Cela fait des décennies que nous fréquentons ce lieu en revisitant la vie d’un disparu qui n’a jamais quitté l’endroit. L’évocation fait vivre et perpétue l’existence. Ici on ne meurt jamais. Il est là tout près, on le voit en chair et en os par la magie d’un mime ou d’un narrateur, des virtuoses nés.
Ce n’est même plus chacun son tour, nos récits se bousculent tant nous sommes pressés de raconter notre anecdote : « Ti n’invenni, ti n’invenni ! » (Tu t’en souviens !) Et ça repart pour un tour du côté de Ciniccia, de Carbini, de Tallano ou dans le secret d’une chaumière…
Ce soir, Jean Paul prenait le relais pour relater quelques souvenirs.
C’était un été de l’année 1955… Il se montre très précis sur la date du siècle dernier car cela a son importance pour situer l’anecdote inenvisageable de nos jours.
L’équipe de foot lévianaise jouait un match sur le stade d’Aullène. Ce n’était pas la porte à côté pour l’époque, les véhicules n’encombraient pas les rues.
C’est Tinu, homme multifonctions, mécanicien, plombier, maçon et préposé au service des eaux du village qui fut réquisitionné pour transporter l’équipe locale avec sa bétaillère. Le souvenir du match s’est estompé, en revanche le périple est resté bien gravé dans la mémoire de Jean Paul.
A la fin de la partie, les joueurs s’attardaient dans les bars alors que Tinu, inquiet, leur rappelait inlassablement qu’il n’avait pas de lumière, les phares de son auto étaient atteints de cécité. Il était urgent de reprendre la route pour effectuer les 27 km qui séparent les deux villages, avant le soir.
Un verre en commandait un autre, une frappe amicale dans le dos encourageait à boire le dernier, si bien que la nuit tomba sans crier gare. Devant l’évidence, les joueurs se cotisèrent pour acheter une lampe dans le magasin du coin. On installa Julien sur le marchepied pour assurer l’éclairage. Les véhicules circulant en sens inverse n’étaient pas légion et le sémaphore de service n’agita sa lampe qu’à une ou deux occasions pour signaler la présence de la bétaillère chargée de joyeux drilles.
Le reste du trajet se déroula au jugé, une fois le chauffeur habitué à l’obscurité.
Quelques années plus tard, l’aventure se perpétua avec la traction de Padoue. Toujours prêt à nous conduire dans l’Alta Rocca, parfois beaucoup plus loin jusqu’à Bonifacio, le véhicule plein à craquer. Il entassait jusqu’à douze joueurs. Célèbre pour sa lenteur légendaire de gastéropode motorisé, le voyage s’éternisait. Certains le stimulaient, l’invitant à accélérer pour rattraper la voiture rouge aperçue dans un virage. Padoue se lançait à la poursuite du bolide écarlate né de l’imagination facétieuse des joueurs impatients, pressés d’arriver au stade ou de rentrer plus vite chez eux. Les parcours étaient interminables, ponctués d’à-coups à grande vitesse, très brefs.

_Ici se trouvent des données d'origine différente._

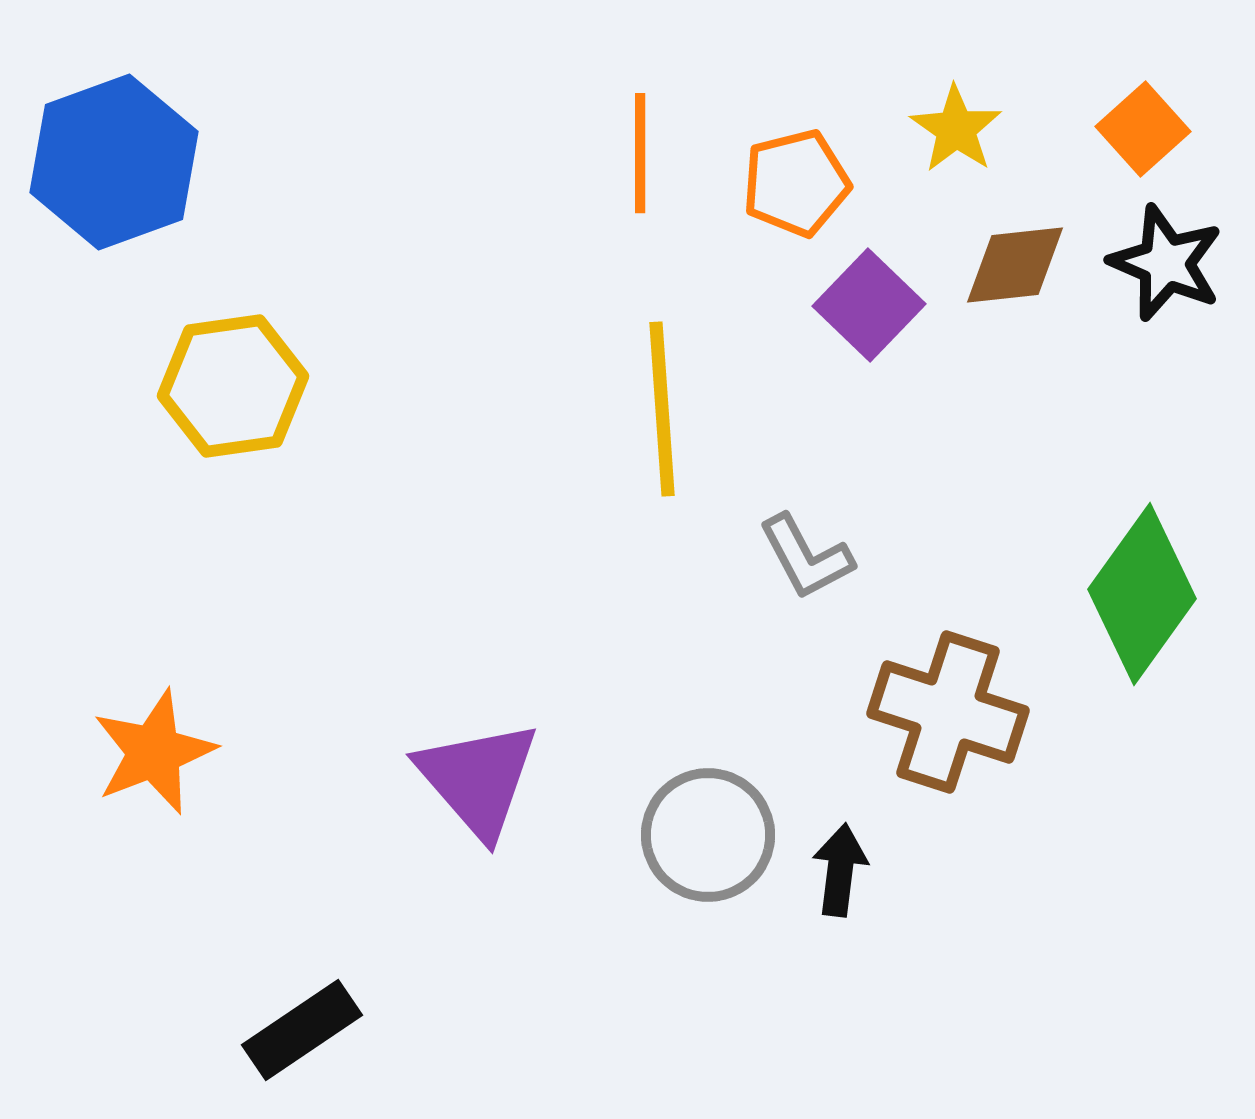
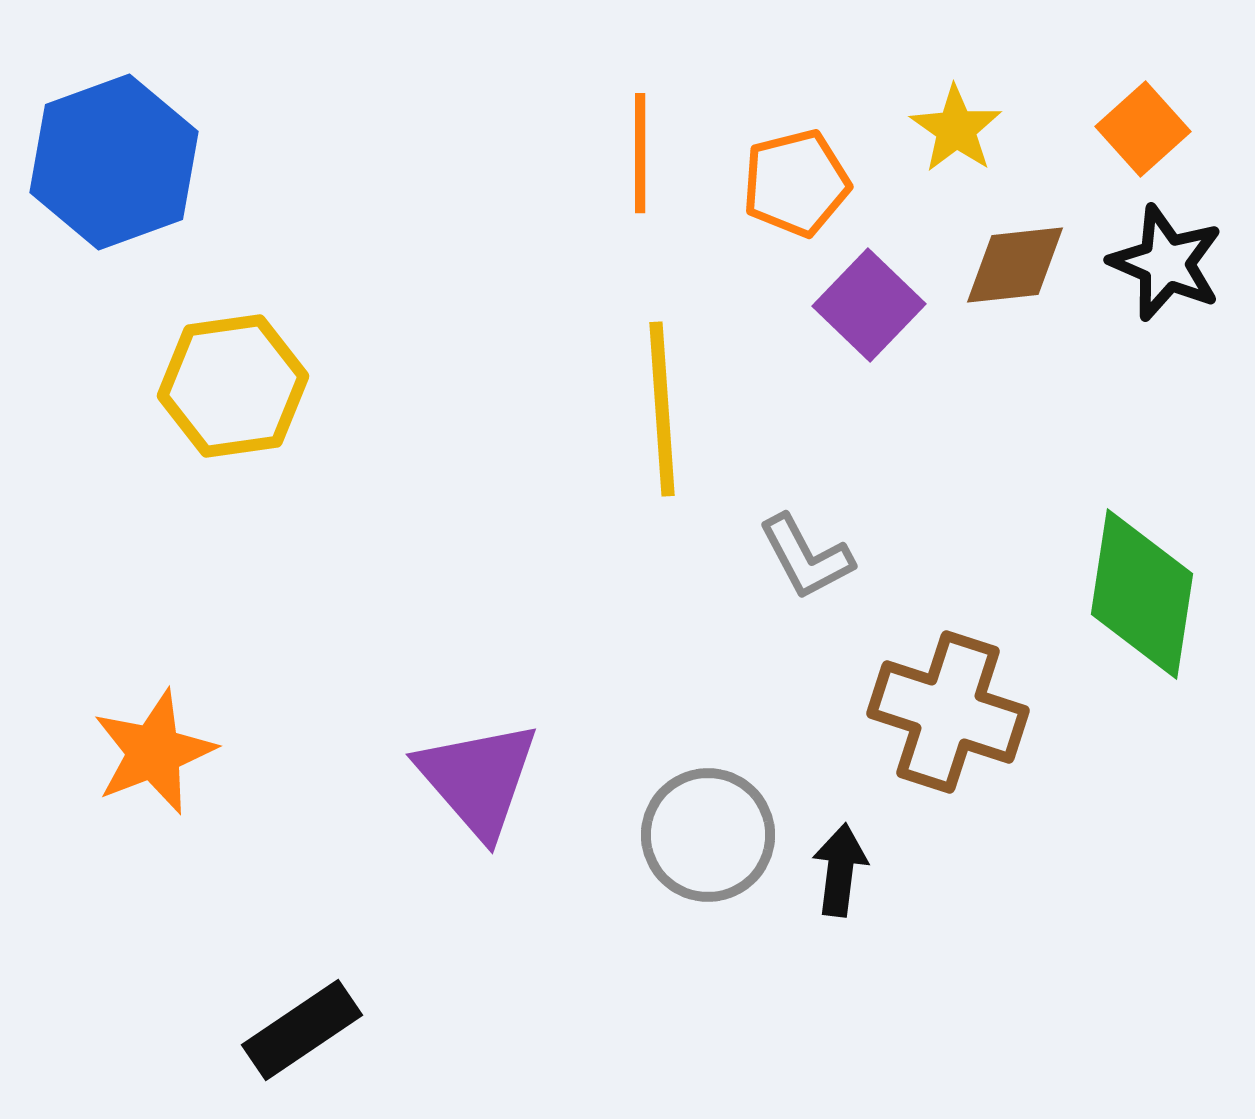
green diamond: rotated 27 degrees counterclockwise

Atteint de narcolepsie légère, le chauffeur pouvait s’endormir à tout moment. Nous lui parlions sans cesse afin de le maintenir en éveil… Les allers comme les retours étaient risqués, certains restaient muets, dans la crainte d’une mauvaise rencontre.
Les jours de victoires, dès que Lévie était en vue, nous invitions Padoue à klaxonner et tout ce petit monde se libérait en entonnant l’hymne du village « Les enfants sans soucis semu di Livia et nous voici ! » suivis de « Et l’ASL oui, oui… Et l’ASL non non… ne périra pas ! On a gagné, on a gagné ! » Têtes et torses sortaient du véhicule, les maillots devenaient bannières, les villageois nous saluaient au passage, certains comme Laurent, fan inconditionnel de l’ASL (Association Sportive Lévianaise), venaient tambouriner sur la portière.

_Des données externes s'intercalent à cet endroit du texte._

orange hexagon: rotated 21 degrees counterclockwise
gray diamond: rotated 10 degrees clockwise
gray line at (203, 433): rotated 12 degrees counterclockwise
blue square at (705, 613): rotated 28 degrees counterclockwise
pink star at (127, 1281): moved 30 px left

Lorsque la voix était fatiguée de crier, tout ce beau monde se retrouvait à la fontaine de Vichy pour prendre la douche afin de rentrer à la maison, propres et bien peignés.

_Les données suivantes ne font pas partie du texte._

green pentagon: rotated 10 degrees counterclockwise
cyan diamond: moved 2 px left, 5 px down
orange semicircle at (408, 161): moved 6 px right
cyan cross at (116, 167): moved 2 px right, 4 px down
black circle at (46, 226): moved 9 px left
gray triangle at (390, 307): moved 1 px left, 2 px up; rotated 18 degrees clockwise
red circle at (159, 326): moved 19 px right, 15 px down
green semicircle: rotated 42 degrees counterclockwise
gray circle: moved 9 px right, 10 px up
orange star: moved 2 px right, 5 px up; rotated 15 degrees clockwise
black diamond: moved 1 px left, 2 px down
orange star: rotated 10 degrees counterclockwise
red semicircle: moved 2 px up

Dans notre euphorie pré-vespérale, à l’ombre du clocher, hilares, nous gigotons comme des gamins en oubliant tous les petits soucis qui nous assaillent…
« U campanili à foli » est un peu notre clocher à palabres…
L’été promet d’être chargé en anecdotes. Nous venons tout juste d’entamer le stock, il s’annonce inépuisable si la providence nous prête vie.